[RFC] Hardening in libc++ (original) (raw)

We would like to improve security in libc++ by providing optional hardening modes that, when enabled, turn certain cases of undefined behavior into guaranteed program termination (in other words, turn undefined behavior into implementation-defined behavior). See the C++ Buffer Hardening RFC for more context about the overarching effort.

(Note: this RFC presents our vision for hardening in libc++. While certain parts of the RFC have been implemented in the main branch, many aren’t, and we don’t yet officially support hardening in the LLVM 17 release or on main )

Different modes provide different trade-offs between security and performance. Our current design has four modes; sorted in the order of increased security, they are:

unchecked — the default mode that doesn’t compromise any runtime performance to check for undefined behavior;
hardened — contains a minimal set of low-overhead checks deemed security-critical;
debug-lite — extends the hardened mode with additional low-overhead checks that are not security-critical;
debug — extends the debug-lite mode with checks that might impose significant overhead (for example, might change the complexity of algorithms).

(If you’re familiar with the safe mode that was added to libc++ in the LLVM 15 release, hardening modes can be seen as an extension of that work)

Each mode on the list is a superset of the previous one (but this might not be true of any new modes potentially added in the future). Of these, hardened and debug-lite modes are intended to be usable in production; for the debug mode, being usable in production is a non-goal (it is intended for testing). The hardened mode aims to be minimalistic and heavily prioritizes performance; we intend to set the bar high for any check to be enabled in the hardened mode, only enabling those checks that prevent memory safety bugs. The debug-lite mode additionally aims to catch common programming errors that aren’t directly exploitable; here, the criteria for a check to be enabled is roughly that the performance overhead is relatively low and the error is caused by user input (purely internal assertions are not enabled in the debug-lite mode). Different projects would make different trade-offs here, which is why we aim to provide two different modes.
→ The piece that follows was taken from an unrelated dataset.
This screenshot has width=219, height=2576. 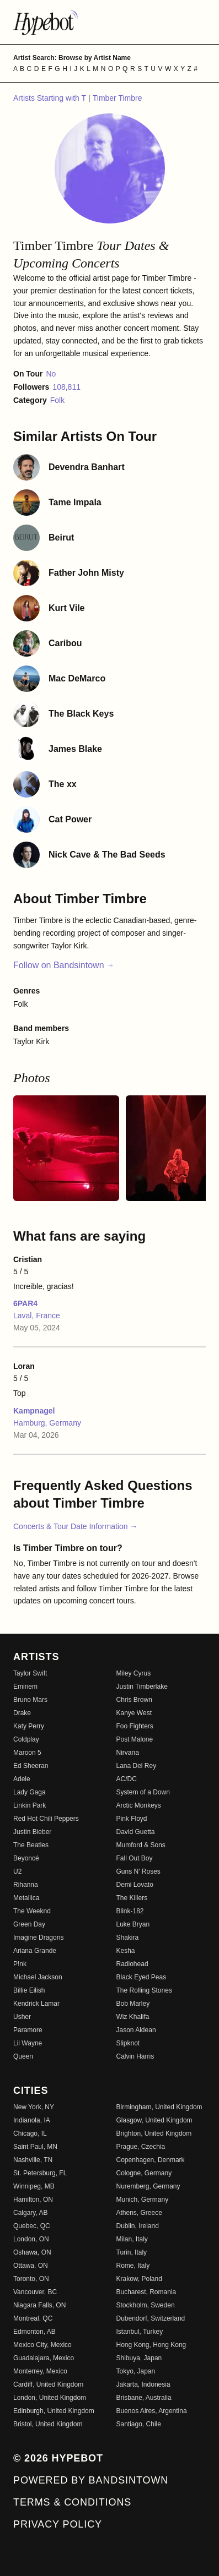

(A note on terminology: a hardening mode is a name for any of the modes described above; e.g. the unchecked mode is one of the hardening modes. On the other hand, the hardened mode is the specific mode that’s in-between the unchecked mode and the debug-lite mode)

Termination

When an unsuccessful check is triggered, the program is terminated via a call to __builtin_trap ; the intent is to turn undefined behavior into a guaranteed program termination and make it terminate as fast as possible (faster than a call to std::abort , which has other security problems as well). In the future, we will explore ways to provide an additional error message and potentially to allow the behavior to be customized.

Note that we will not be using the existing __libcpp_verbose_abort mechanism because its semantics are essentially to call std::abort . __libcpp_verbose_abort will still be supported and used for cases where we terminate for reasons other than encountering undefined behavior (e.g. when an exception is thrown under -fno-exceptions , and in the future from libc++abi when various runtime operations fail).

ABI considerations

Some checks require storing additional information in standard library classes — for example, to be able to check whether an iterator dereference is valid, the iterator object needs to somehow store a reference to the corresponding container. This requires an ABI break.

In the proposed design, breaking the ABI is orthogonal to setting a hardening mode. The rationale for this design stems from the observation that the ABI configuration is a property of the platform and is set by the vendor whereas the hardening mode is a property of an application and is set by the user (even though vendors can set the default hardening mode). The ABI is a property of the platform because in general every component built on the platform has to be ABI-compatible. If we were to provide e.g. a “hardened-abi-breaking” mode, it would give users an easy way to unintentionally build their application with an ABI that’s incompatible with the rest of the platform, which in almost all circumstances should be avoided. Moreover, since there will be several independent ABI-breaking settings, this would either create a combinatorial explosion of ABI modes or disallow mixing-and-matching different ABI settings (for example, it might make sense to enable bounded iterators for constant-sized containers such as std::array but not for variable-sized containers such as std::vector , but that would be impossible if the only available modes were “hardened-abi-stable” and “hardened-abi-breaking”).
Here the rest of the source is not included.